Japanese authorities issued a tsunami warning for Fukushima Prefecture, saying dangerous waves were expected to arrive 'imminently' in the region.
IMAGE: Japanese earthquake
U.S. Geological Survey

A strong earthquake hit Tuesday morning off the east coast of Japan near Fukushima, the site of the 2011 earthquake-spawned tsunami that killed almost 19,000 people, Japanese and U.S. agencies said.

Little damage was reported. At least five people suffered minor injuries, and almost 2,100 others had been evacuated to shelters, national broadcaster NHK reported. Three small boats capsized off Miyagi Prefecture, the Japanese Coast Guard said, according to the Kyodo news service.

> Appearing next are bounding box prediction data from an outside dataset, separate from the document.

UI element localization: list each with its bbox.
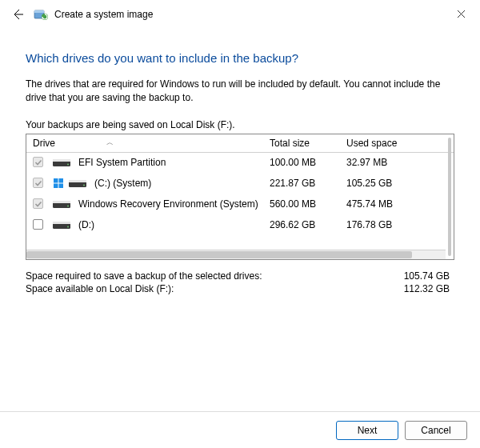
drive-checkbox xyxy=(33,198,43,209)
drive-icon xyxy=(53,198,70,210)
svg-rect-8 xyxy=(54,183,58,188)
drive-used-space: 105.25 GB xyxy=(346,178,446,189)
drive-checkbox[interactable] xyxy=(33,219,43,230)
drive-icon xyxy=(53,157,70,168)
saving-location-text: Your backups are being saved on Local Di… xyxy=(26,119,454,130)
svg-rect-9 xyxy=(59,183,64,188)
space-required-value: 105.74 GB xyxy=(404,270,450,282)
col-header-drive[interactable]: Drive xyxy=(33,138,55,149)
drive-icon xyxy=(69,178,86,189)
drive-total-size: 221.87 GB xyxy=(270,178,346,189)
drive-total-size: 100.00 MB xyxy=(270,157,346,168)
drive-checkbox xyxy=(33,157,43,167)
drives-table: Drive︿ Total size Used space EFI System … xyxy=(26,134,454,260)
col-header-total[interactable]: Total size xyxy=(270,138,346,149)
table-row: (C:) (System)221.87 GB105.25 GB xyxy=(26,173,446,194)
drive-label: (C:) (System) xyxy=(94,178,270,189)
svg-rect-6 xyxy=(54,178,58,183)
drive-total-size: 560.00 MB xyxy=(270,198,346,210)
cancel-button[interactable]: Cancel xyxy=(405,421,467,440)
svg-point-15 xyxy=(67,205,69,206)
svg-rect-7 xyxy=(59,178,64,183)
windows-logo-icon xyxy=(53,178,64,189)
space-available-label: Space available on Local Disk (F:): xyxy=(26,283,174,294)
drive-label: (D:) xyxy=(78,219,270,230)
table-row: Windows Recovery Environment (System)560… xyxy=(26,194,446,214)
drive-label: EFI System Partition xyxy=(78,157,270,168)
back-button[interactable] xyxy=(10,6,26,22)
summary: Space required to save a backup of the s… xyxy=(26,270,454,295)
svg-point-12 xyxy=(83,184,85,186)
col-header-used[interactable]: Used space xyxy=(346,138,454,149)
drive-icon xyxy=(53,219,70,230)
svg-point-5 xyxy=(67,163,69,165)
svg-point-18 xyxy=(67,226,69,227)
table-row: EFI System Partition100.00 MB32.97 MB xyxy=(26,152,446,173)
svg-rect-14 xyxy=(53,201,70,203)
window-title: Create a system image xyxy=(54,9,153,20)
drive-label: Windows Recovery Environment (System) xyxy=(78,198,270,210)
drive-used-space: 176.78 GB xyxy=(346,219,446,230)
table-header[interactable]: Drive︿ Total size Used space xyxy=(26,134,454,153)
drive-total-size: 296.62 GB xyxy=(270,219,346,230)
svg-rect-1 xyxy=(34,10,44,13)
svg-rect-4 xyxy=(53,159,70,162)
space-available-value: 112.32 GB xyxy=(404,283,450,294)
space-required-label: Space required to save a backup of the s… xyxy=(26,270,262,282)
footer: Next Cancel xyxy=(0,411,480,448)
drive-checkbox xyxy=(33,178,43,188)
drive-used-space: 32.97 MB xyxy=(346,157,446,168)
sort-indicator-icon: ︿ xyxy=(106,138,114,148)
app-icon xyxy=(34,7,48,22)
drive-used-space: 475.74 MB xyxy=(346,198,446,210)
page-heading: Which drives do you want to include in t… xyxy=(26,51,454,65)
horizontal-scrollbar[interactable] xyxy=(26,250,446,259)
titlebar: Create a system image xyxy=(0,0,480,29)
svg-rect-11 xyxy=(69,180,86,182)
table-row[interactable]: (D:)296.62 GB176.78 GB xyxy=(26,214,446,235)
content-area: Which drives do you want to include in t… xyxy=(0,29,480,295)
next-button[interactable]: Next xyxy=(336,421,398,440)
svg-rect-17 xyxy=(53,222,70,224)
close-button[interactable] xyxy=(450,5,472,24)
page-description: The drives that are required for Windows… xyxy=(26,78,454,105)
vertical-scrollbar[interactable] xyxy=(448,138,451,256)
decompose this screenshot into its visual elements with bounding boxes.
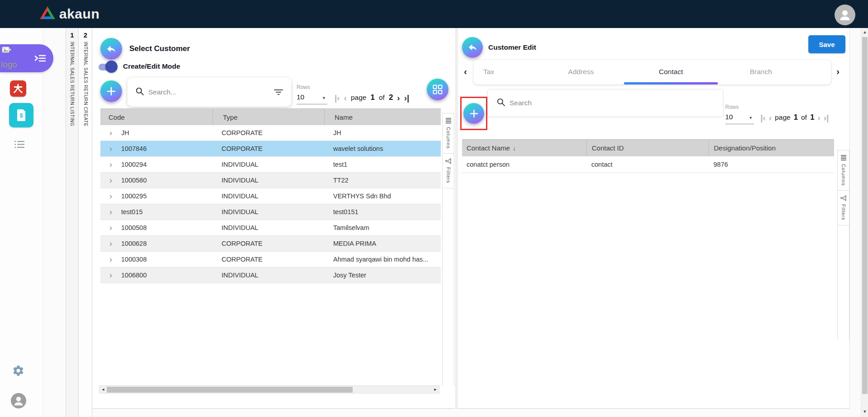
workspace-tab-listing[interactable]: 1 INTERNAL SALES RETURN LISTING (66, 28, 79, 417)
filters-toggle[interactable]: Filters (838, 191, 849, 225)
row-expand-icon[interactable]: › (100, 192, 121, 200)
user-avatar[interactable] (835, 5, 855, 25)
cjk-character-icon (13, 83, 24, 94)
hscroll-thumb[interactable] (107, 387, 353, 393)
back-button-left[interactable] (100, 38, 122, 60)
rows-dropdown-caret-icon[interactable]: ▼ (322, 96, 326, 100)
page-vertical-scrollbar[interactable]: ▲ ▼ (861, 28, 868, 417)
column-header-contact-id[interactable]: Contact ID (586, 140, 708, 156)
table-row[interactable]: › 1000295 INDIVIDUAL VERTHYS Sdn Bhd (100, 188, 441, 204)
cell-type: INDIVIDUAL (222, 161, 333, 168)
prev-page-button[interactable]: ‹ (769, 113, 772, 122)
back-button-right[interactable] (462, 37, 483, 58)
column-header-name[interactable]: Name (324, 109, 441, 125)
table-horizontal-scrollbar[interactable]: ◄ ► (99, 385, 439, 394)
scroll-up-icon[interactable]: ▲ (861, 30, 868, 34)
vscroll-thumb[interactable] (862, 37, 868, 394)
sort-desc-icon[interactable]: ↓ (513, 145, 516, 152)
right-pagination: |‹ ‹ page 1 of 1 › ›| (760, 113, 829, 122)
last-page-button[interactable]: ›| (404, 94, 410, 102)
last-page-button[interactable]: ›| (824, 113, 829, 122)
column-header-designation[interactable]: Designation/Position (708, 140, 834, 156)
tab-contact[interactable]: Contact (659, 68, 683, 76)
table-row[interactable]: › JH CORPORATE JH (100, 125, 441, 141)
scroll-left-icon[interactable]: ◄ (99, 387, 107, 392)
right-table-side-strip: Columns Filters (837, 150, 849, 340)
column-header-contact-name[interactable]: Contact Name ↓ (467, 140, 586, 156)
grid-view-button[interactable] (427, 79, 448, 100)
row-expand-icon[interactable]: › (100, 239, 121, 248)
sidebar-app-icon-red[interactable] (10, 80, 26, 97)
table-row-selected[interactable]: › 1007846 CORPORATE wavelet solutions (100, 141, 441, 157)
sidebar-app-icon-invoice[interactable]: $ (9, 103, 33, 127)
row-expand-icon[interactable]: › (100, 208, 121, 216)
contact-row[interactable]: conatct person contact 9876 (462, 156, 834, 173)
left-table-side-strip: Columns Filters (442, 113, 454, 386)
filter-list-icon[interactable] (274, 89, 283, 95)
cell-contact-id: contact (586, 161, 708, 168)
tabs-scroll-left-icon[interactable]: ‹ (464, 66, 467, 77)
total-pages: 2 (389, 93, 393, 102)
settings-gear-icon[interactable] (12, 364, 24, 377)
left-sidebar: logo (0, 28, 43, 417)
table-row[interactable]: › test015 INDIVIDUAL test0151 (100, 204, 441, 220)
table-row[interactable]: › 1006800 INDIVIDUAL Josy Tester (100, 267, 441, 283)
table-row[interactable]: › 1000580 INDIVIDUAL TT22 (100, 173, 441, 188)
first-page-button[interactable]: |‹ (335, 94, 340, 102)
column-header-type[interactable]: Type (212, 109, 324, 125)
rows-dropdown-caret-icon[interactable]: ▼ (749, 116, 753, 120)
table-row[interactable]: › 1000308 CORPORATE Ahmad syarqawi bin m… (100, 252, 441, 267)
scroll-down-icon[interactable]: ▼ (861, 409, 868, 414)
filters-toggle[interactable]: Filters (443, 154, 454, 188)
menu-open-icon[interactable] (34, 54, 46, 64)
add-customer-button[interactable] (100, 80, 122, 102)
add-contact-button[interactable] (463, 103, 484, 124)
row-expand-icon[interactable]: › (100, 160, 121, 169)
sidebar-user-icon[interactable] (11, 393, 26, 408)
next-page-button[interactable]: › (397, 94, 400, 102)
table-row[interactable]: › 1000294 INDIVIDUAL test1 (100, 157, 441, 173)
rows-per-page-select[interactable]: 10 (725, 113, 733, 121)
row-expand-icon[interactable]: › (100, 176, 121, 184)
create-edit-mode-toggle[interactable] (98, 61, 117, 73)
column-header-code[interactable]: Code (108, 109, 212, 125)
row-expand-icon[interactable]: › (100, 271, 121, 279)
next-page-button[interactable]: › (817, 113, 820, 122)
row-expand-icon[interactable]: › (100, 224, 121, 232)
of-word: of (379, 94, 385, 102)
cell-name: MEDIA PRIMA (333, 240, 441, 247)
first-page-button[interactable]: |‹ (760, 113, 766, 122)
sidebar-logo-pill[interactable]: logo (0, 44, 53, 72)
plus-icon (470, 109, 478, 118)
row-expand-icon[interactable]: › (100, 129, 121, 137)
tab-branch[interactable]: Branch (750, 68, 772, 76)
columns-toggle[interactable]: Columns (443, 113, 454, 154)
rows-per-page-select[interactable]: 10 (297, 93, 304, 101)
workspace-tab-create[interactable]: 2 INTERNAL SALES RETURN CREATE (79, 28, 92, 417)
tab-tax[interactable]: Tax (483, 68, 494, 76)
filters-label: Filters (841, 204, 846, 220)
cell-name: VERTHYS Sdn Bhd (333, 192, 441, 200)
current-page: 1 (793, 113, 797, 122)
workspace-tab-number: 2 (84, 31, 87, 39)
scroll-right-icon[interactable]: ► (432, 387, 439, 392)
prev-page-button[interactable]: ‹ (344, 94, 347, 102)
customer-search-input[interactable] (148, 88, 269, 96)
table-row[interactable]: › 1000628 CORPORATE MEDIA PRIMA (100, 236, 441, 252)
contact-search-box (487, 89, 723, 117)
tabs-scroll-right-icon[interactable]: › (836, 66, 840, 77)
tab-address[interactable]: Address (568, 68, 594, 76)
table-row[interactable]: › 1000508 INDIVIDUAL Tamilselvam (100, 220, 441, 236)
row-expand-icon[interactable]: › (100, 255, 121, 263)
contact-search-input[interactable] (509, 99, 714, 107)
save-button[interactable]: Save (808, 35, 845, 53)
row-expand-icon[interactable]: › (100, 145, 121, 153)
of-word: of (801, 113, 807, 122)
filters-label: Filters (446, 167, 451, 183)
columns-toggle[interactable]: Columns (838, 150, 849, 191)
broken-image-icon (2, 47, 12, 56)
grid-icon (433, 84, 443, 94)
cell-code: 1006800 (121, 272, 222, 279)
sidebar-list-icon[interactable] (14, 140, 25, 149)
brand-logo[interactable]: akaun (40, 0, 99, 28)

Two U.S. military officials, meanwhile, told NBC News there were no early reports of injuries or damage to U.S. military installations.

The Japan Meteorological Agency initially put the earthquake, which hit about 6 a.m. Tuesday (4 p.m. ET Monday), at magnitude 7.3 at a depth of about 19.6 miles. It later revised the magnitude to 7.4.

Image: Earthquake in Japan
People gather at the mouth of a river Tuesday in Iwaki, Japan, after tsunami advisories were triggered by an earthquake.Kyodo via Reuters

The weather agency issued an early tsunami warning for Fukushima and Miyagi prefectures and urged immediate evacuations before it lifted all advisories late in the afternoon.

Speaking to reporters in Argentina, where he is making a state visit, Prime Minister Shinzo Abe said the government would work closely with local authorities to ensure people's safety.

The U.S. Geological Survey, which put the quake at magnitude 6.9, described it as having moved along a lateral slip, saying quakes along faults that move laterally don't create the vertical movement associated with large tsunamis.

Top tsunami waves of no more than about 3 meters (10 feet) were expected. The first wave, measuring 60 cm, or about 2 feet, arrived in Onahama port in Iwaki City in Fukushima Prefecture at 6:49 a.m., the weather agency reported.

Jake Emen, an American staying in a 16th-floor hotel room in Tokyo, almost 150 miles away, told NBC News that his room began "rumbling" about 6 a.m. and then started to sway for several minutes.

"After settling down, an emergency announcement was made by the hotel indicating the building was stable but to avoid using elevators until they were tested," Emen said.

More than 18,500 people were killed by a tsunami that was created after a magnitude-9 earthquake hit northeastern Japan on March 11, 2011. The Fukushima Daiichi Nuclear Power Station suffered meltdowns in three of its six reactors, leaving a huge area of land unusable for decades.

The main government spokesman, Chief Cabinet Secretary Yoshihide Suga, said in a televised briefing that there was no imminent danger to the cooling system for spent fuel. But he said the No. 3 reactor at Fukushima Daini, the facility's sister plant, had stopped functioning and was under review.

Fukushima Daini wasn't affected by the 2011 earthquake and tsunami.